Goal of the exercise
Report back the lines in this listing that carry the string "Manufacturing".
---
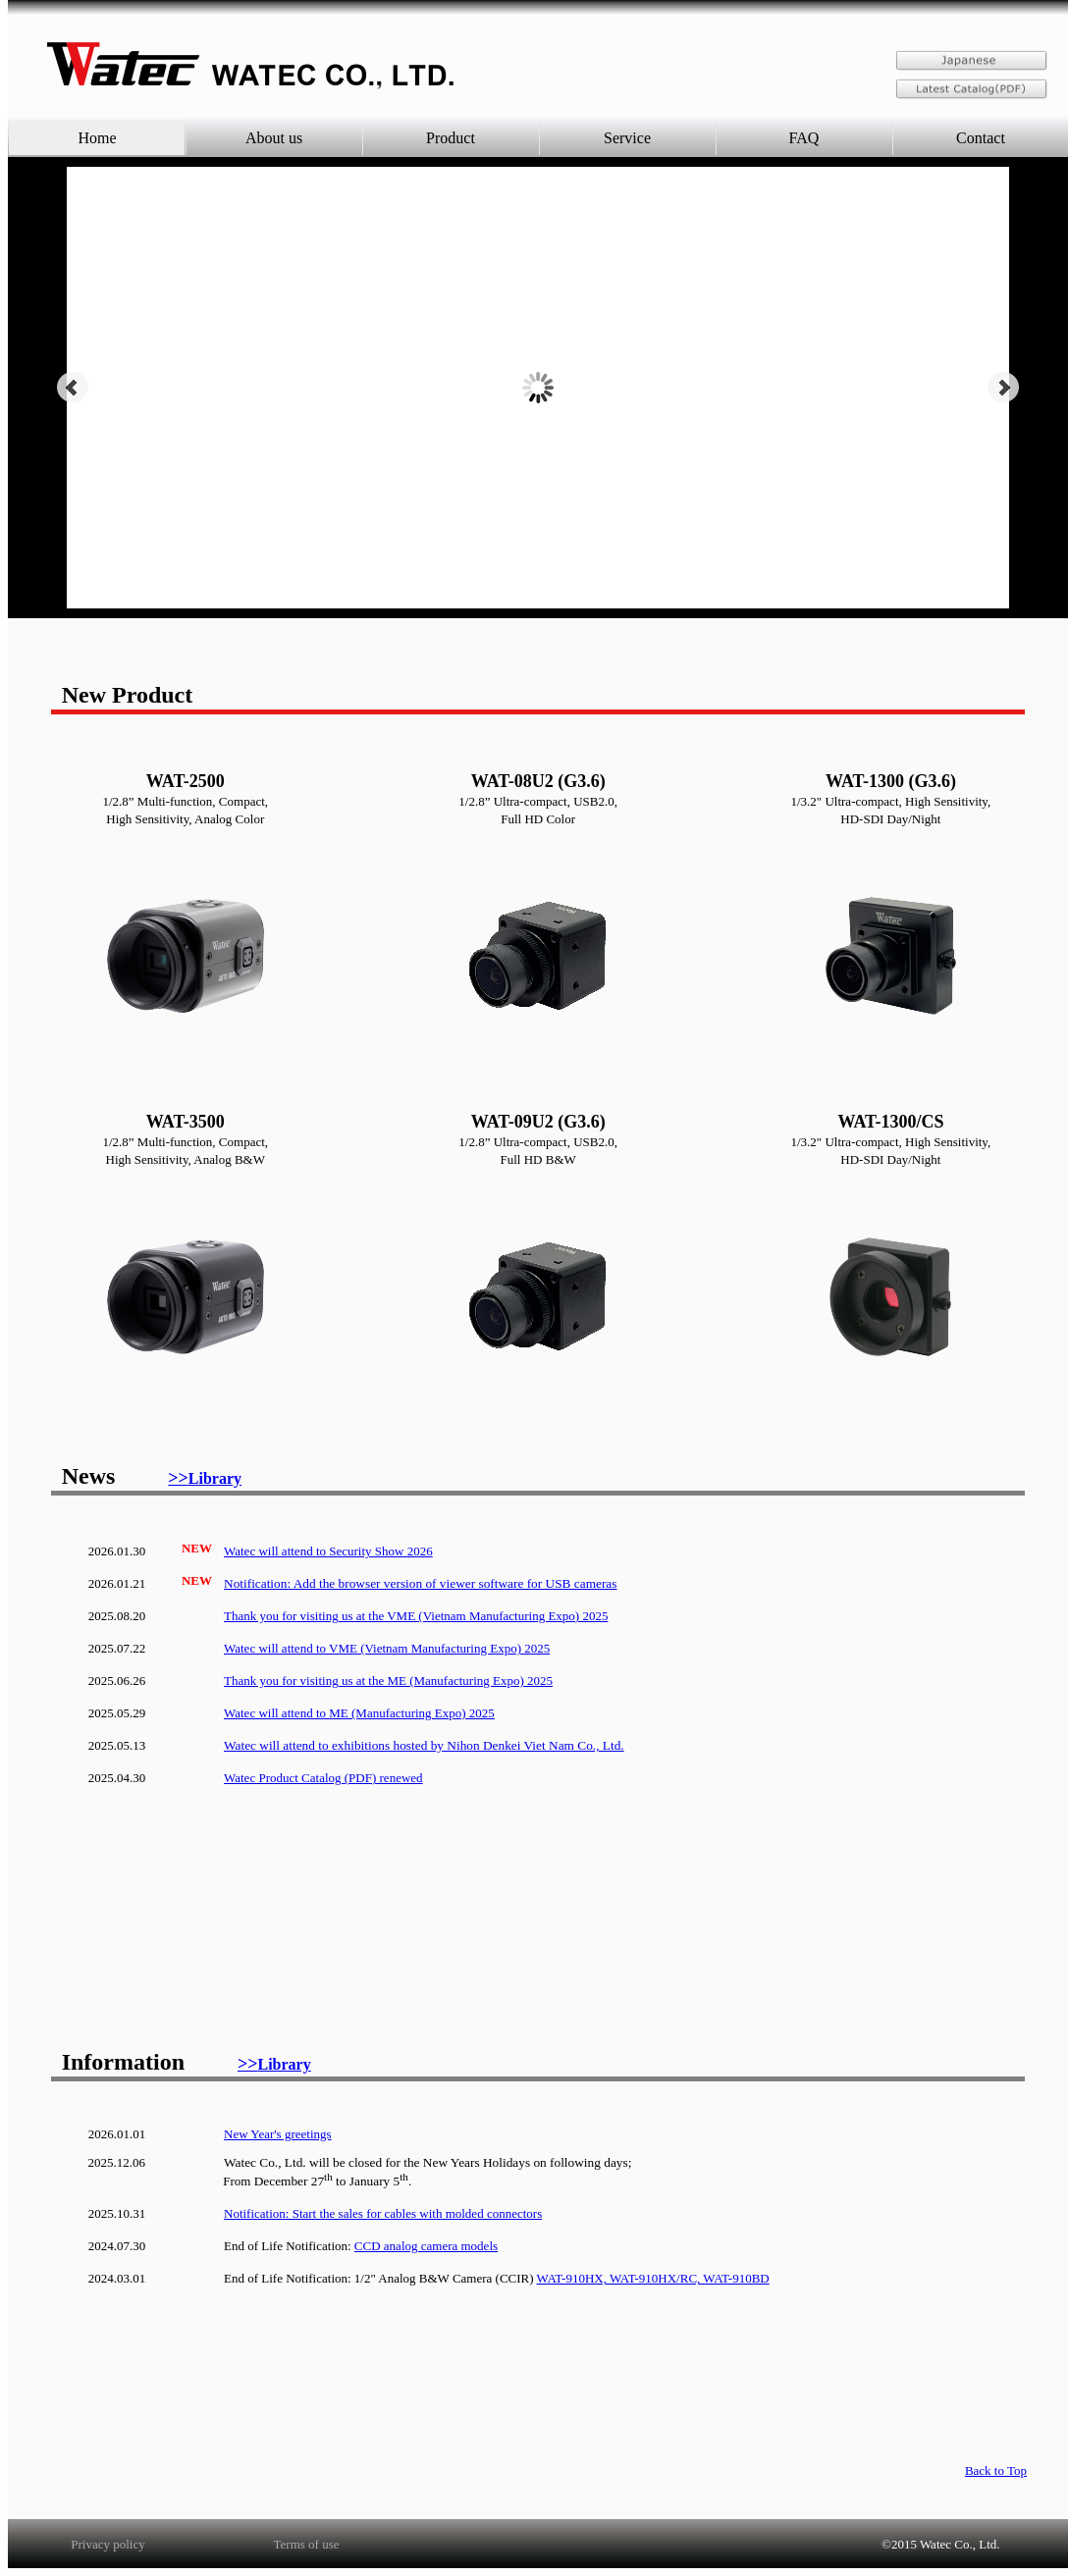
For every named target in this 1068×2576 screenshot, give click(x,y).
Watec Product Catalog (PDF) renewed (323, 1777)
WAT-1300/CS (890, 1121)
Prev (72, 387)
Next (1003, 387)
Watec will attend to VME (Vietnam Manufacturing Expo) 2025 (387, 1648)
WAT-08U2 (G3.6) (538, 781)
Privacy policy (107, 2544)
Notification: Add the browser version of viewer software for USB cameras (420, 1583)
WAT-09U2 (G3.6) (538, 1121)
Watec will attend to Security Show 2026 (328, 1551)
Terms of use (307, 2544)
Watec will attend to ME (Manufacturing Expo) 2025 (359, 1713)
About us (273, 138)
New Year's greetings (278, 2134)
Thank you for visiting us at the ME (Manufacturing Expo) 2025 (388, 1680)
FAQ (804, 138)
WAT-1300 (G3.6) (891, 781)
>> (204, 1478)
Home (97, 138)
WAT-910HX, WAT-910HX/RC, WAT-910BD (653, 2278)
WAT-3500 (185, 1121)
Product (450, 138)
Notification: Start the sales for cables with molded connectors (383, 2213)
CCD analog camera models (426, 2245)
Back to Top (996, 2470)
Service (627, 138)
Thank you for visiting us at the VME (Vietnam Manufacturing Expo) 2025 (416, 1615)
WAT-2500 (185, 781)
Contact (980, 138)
---
Output for this task
Watec will attend to VME (Vietnam Manufacturing Expo) 2025 (387, 1648)
Watec will attend to ME (Manufacturing Expo) 2025 (359, 1713)
Thank you for visiting us at the ME (Manufacturing Expo) 2025 (388, 1680)
Thank you for visiting us at the VME (Vietnam Manufacturing Expo) 2025 (416, 1615)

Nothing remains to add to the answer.